Up on Yorkshire’s version of Brokeback Mountain, there’s trouble and strife (though no wife) on the sheep farm.
Young sheep farmer Johnny Saxby (Josh O’Connor) takes to binge drinking and close encounters with men in casual sex, as his dad succumbs to a stroke and Johnny and grannie (Gemma Jones) are forced reluctantly to take on Romanian migrant worker Gheorghe Ionescu (Alec Secareanu) for the spring lambing season when he turns up looking for work.
One thing leads to another, like it does, and push comes to shove, and…
Things have changed since Brokeback Mountain. Astoundingly, 12 years have gone by. In Britain, or at least in the movies, we have grown up, got franker, stronger, more positive, more optimistic. Boy, do we need this film now!

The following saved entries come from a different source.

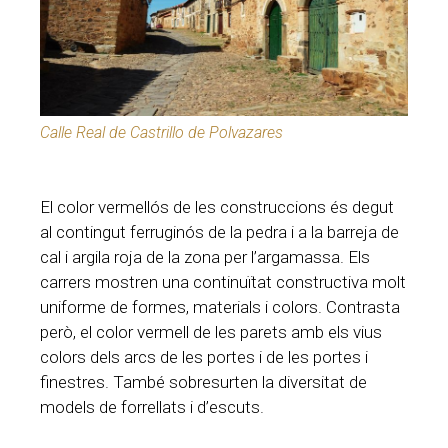
Calle Real de Castrillo de Polvazares
El color vermellós de les construccions és degut
al contingut ferruginós de la pedra i a la barreja de
cal i argila roja de la zona per l’argamassa. Els
carrers mostren una continuïtat constructiva molt
uniforme de formes, materials i colors. Contrasta
però, el color vermell de les parets amb els vius
colors dels arcs de les portes i de les portes i
finestres. També sobresurten la diversitat de
models de forrellats i d’escuts.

Writer-director Francis Lee’s intense film is very persuasive and winning. It is full on emotionally and sexually when it feels it needs to be, and feels entirely credible and almost documentary-style real. If it doesn’t persuade you these two blokes need to end up together, hopefully happy ever after, you have no romance or feeling in your soul.
All four performances are raw, real and impeccable, so strong and searing that they hurt. It is a real acting feat for the actors, because there is mostly little dialogue and it often plays like a silent movie. So it’s all in the facial and bodily expressions, and there are plenty of those, often painfully expressive.
The boy meets boy story could be just a Mills and Boon thing, but – it isn’t! It’s an honest, decent and true thing, thanks to all the atmosphere and details feeling just right. The lads get in there in the mud and the animals, and the film pulls you in with them.
The locations and photography are the other main characters in the film, set in cold comfort farm. They are commendably dreary, downbeat and depressing. But not so the film. It is full of life, quirky, tricky, difficult life, admittedly, but real life.
There is a good reason that it is all so personal and so real: the director was born on his family’s farm in Soyland, West Yorkshire. The heroic Romanian migrant worker idea makes it an anti-Brexit movie, another icing on the cake.